▸ **What this task involves**: Examine each line of the data. Copy the line if it includes the word "that".

++++ Records shown

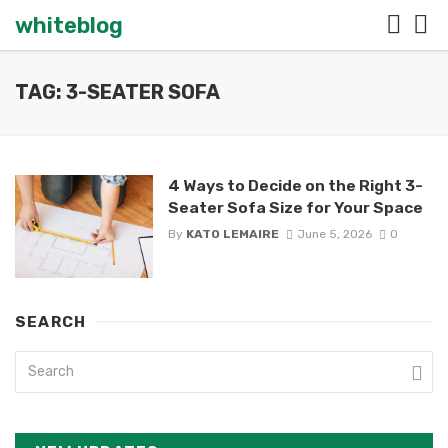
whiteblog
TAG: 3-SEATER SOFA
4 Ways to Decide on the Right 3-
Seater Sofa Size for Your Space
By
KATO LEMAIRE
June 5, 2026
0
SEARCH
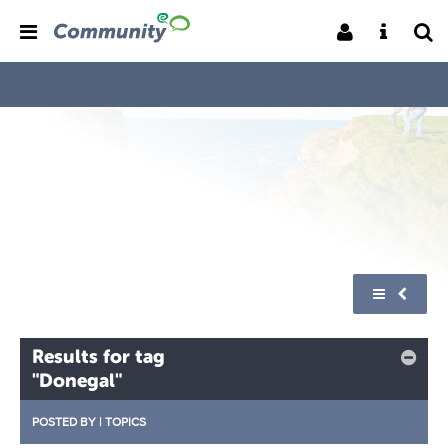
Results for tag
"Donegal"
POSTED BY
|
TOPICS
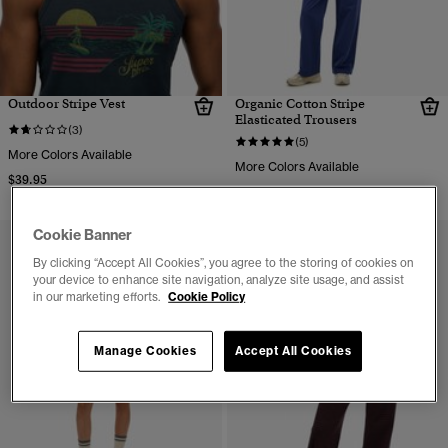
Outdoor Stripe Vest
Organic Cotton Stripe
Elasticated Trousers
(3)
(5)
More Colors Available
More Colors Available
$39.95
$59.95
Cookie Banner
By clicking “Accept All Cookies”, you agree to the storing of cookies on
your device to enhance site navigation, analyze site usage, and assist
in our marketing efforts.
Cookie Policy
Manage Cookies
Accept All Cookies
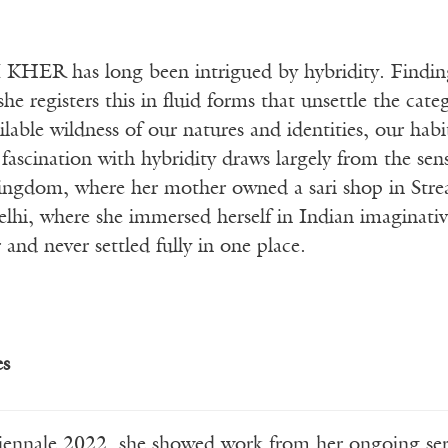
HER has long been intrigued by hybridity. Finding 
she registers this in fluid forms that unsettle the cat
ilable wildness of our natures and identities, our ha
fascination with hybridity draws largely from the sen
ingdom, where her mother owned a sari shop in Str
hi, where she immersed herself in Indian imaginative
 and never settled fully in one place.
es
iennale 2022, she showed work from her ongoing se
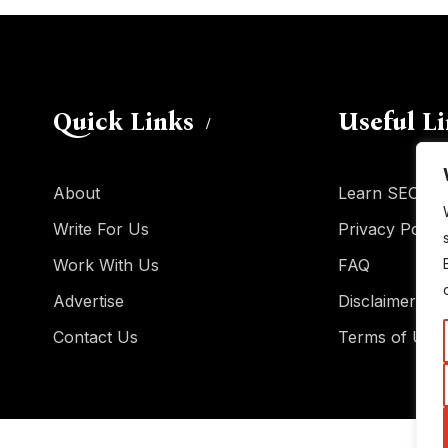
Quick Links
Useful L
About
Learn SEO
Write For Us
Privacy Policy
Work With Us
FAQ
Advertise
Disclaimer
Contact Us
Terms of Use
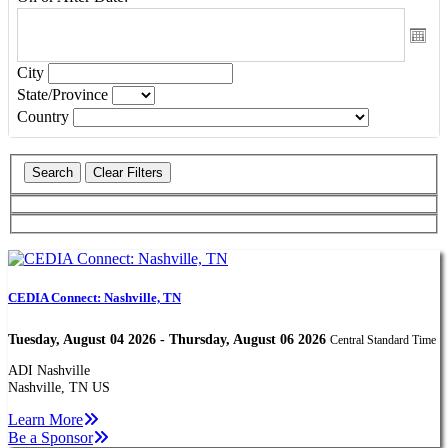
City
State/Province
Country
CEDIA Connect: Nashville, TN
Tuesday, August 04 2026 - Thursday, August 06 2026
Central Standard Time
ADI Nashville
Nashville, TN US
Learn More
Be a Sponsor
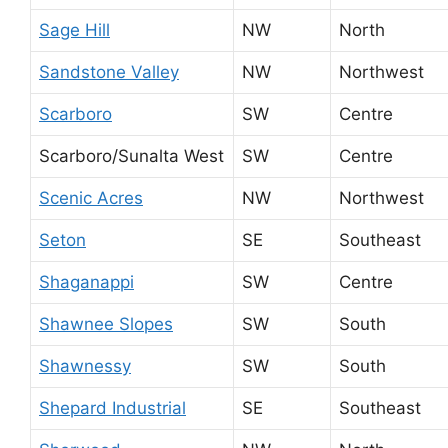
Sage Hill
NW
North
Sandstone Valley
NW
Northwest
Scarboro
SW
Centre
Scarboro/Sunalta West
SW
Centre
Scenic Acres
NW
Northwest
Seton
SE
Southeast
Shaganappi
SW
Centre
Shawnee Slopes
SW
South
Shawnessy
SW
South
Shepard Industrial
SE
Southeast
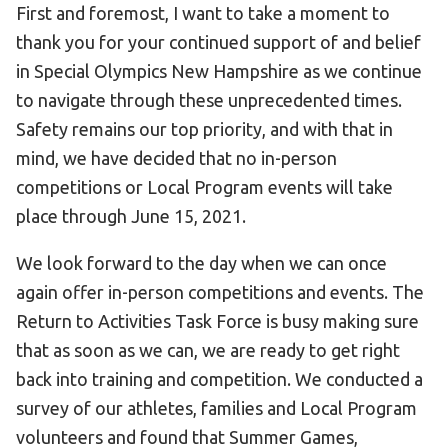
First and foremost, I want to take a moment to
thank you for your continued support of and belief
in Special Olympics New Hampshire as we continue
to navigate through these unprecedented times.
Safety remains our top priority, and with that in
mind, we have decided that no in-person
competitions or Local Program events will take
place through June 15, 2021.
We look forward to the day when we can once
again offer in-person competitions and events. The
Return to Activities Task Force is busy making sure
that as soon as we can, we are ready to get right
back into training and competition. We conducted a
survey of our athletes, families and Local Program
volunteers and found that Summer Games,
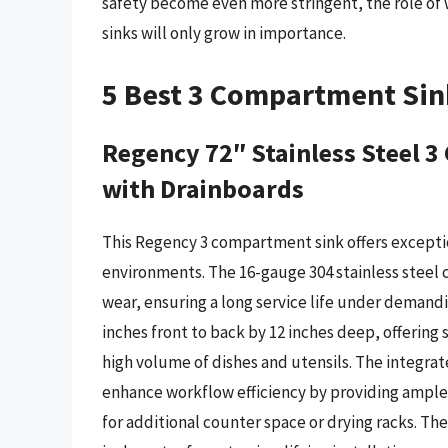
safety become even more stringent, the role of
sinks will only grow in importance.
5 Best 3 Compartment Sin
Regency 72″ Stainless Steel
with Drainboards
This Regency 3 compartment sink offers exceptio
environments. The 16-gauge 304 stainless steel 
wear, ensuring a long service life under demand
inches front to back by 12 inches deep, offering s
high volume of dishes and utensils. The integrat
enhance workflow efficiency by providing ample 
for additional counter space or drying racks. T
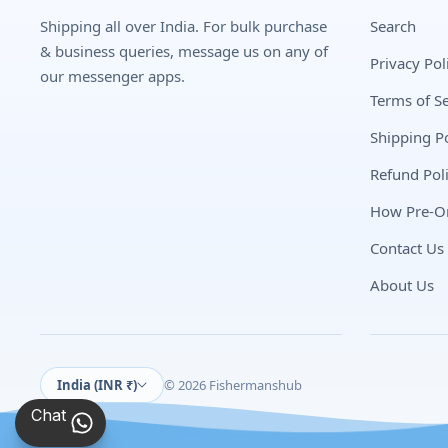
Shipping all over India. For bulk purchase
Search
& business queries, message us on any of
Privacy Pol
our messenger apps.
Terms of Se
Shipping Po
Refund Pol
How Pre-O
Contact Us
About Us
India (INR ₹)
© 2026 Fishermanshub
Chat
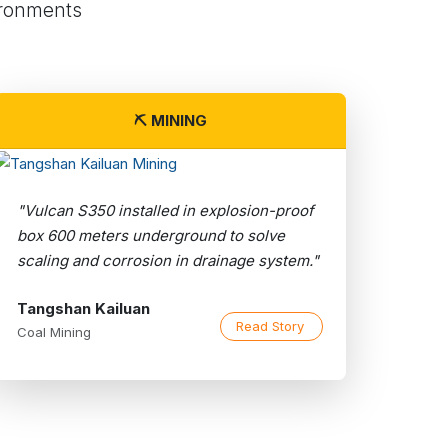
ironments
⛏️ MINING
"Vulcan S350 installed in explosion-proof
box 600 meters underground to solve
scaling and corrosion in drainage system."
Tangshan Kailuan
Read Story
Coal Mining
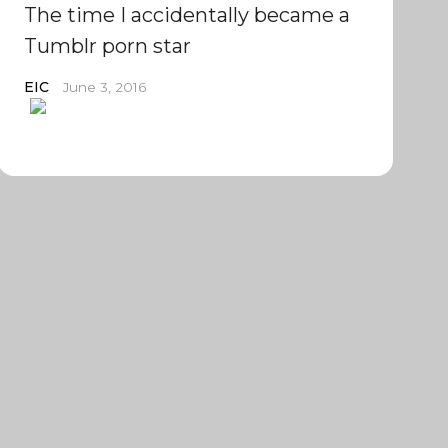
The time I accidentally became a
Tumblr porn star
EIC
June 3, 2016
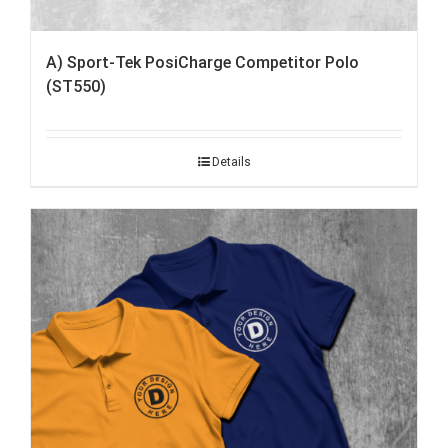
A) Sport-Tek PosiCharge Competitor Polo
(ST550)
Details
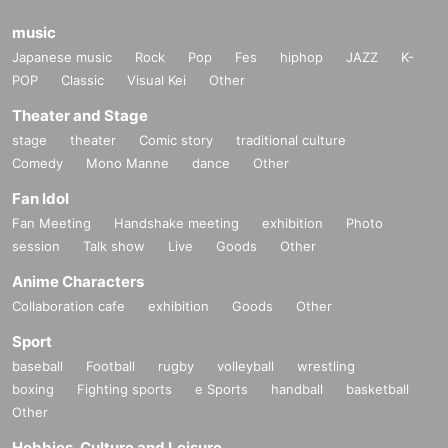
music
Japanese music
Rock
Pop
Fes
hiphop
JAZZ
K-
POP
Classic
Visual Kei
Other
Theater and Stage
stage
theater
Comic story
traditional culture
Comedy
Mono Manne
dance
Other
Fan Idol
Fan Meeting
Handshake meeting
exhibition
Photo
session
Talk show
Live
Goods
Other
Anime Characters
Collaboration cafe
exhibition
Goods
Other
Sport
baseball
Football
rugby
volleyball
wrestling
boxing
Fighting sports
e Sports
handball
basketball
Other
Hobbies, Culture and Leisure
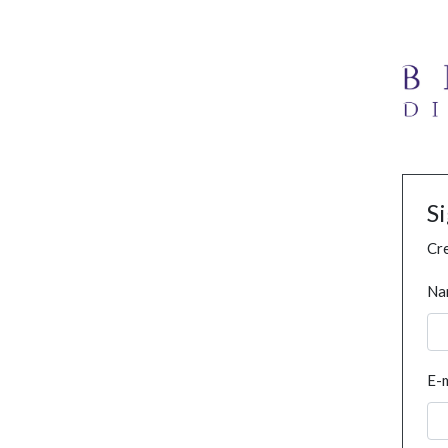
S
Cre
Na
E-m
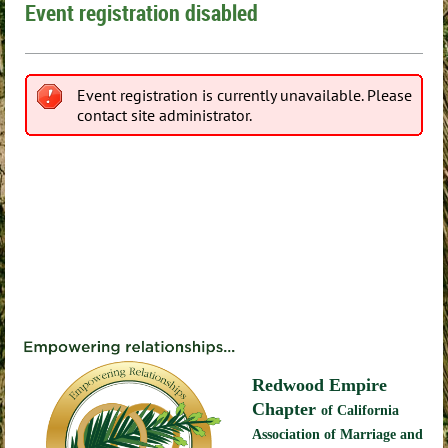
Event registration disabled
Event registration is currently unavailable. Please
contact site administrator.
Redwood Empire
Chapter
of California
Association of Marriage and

++++++++

▸ **Reply**:
she registers this in fluid forms that unsettle the cat
Safety remains our top priority, and with that in
mind, we have decided that no in-person
that as soon as we can, we are ready to get right
volunteers and found that Summer Games,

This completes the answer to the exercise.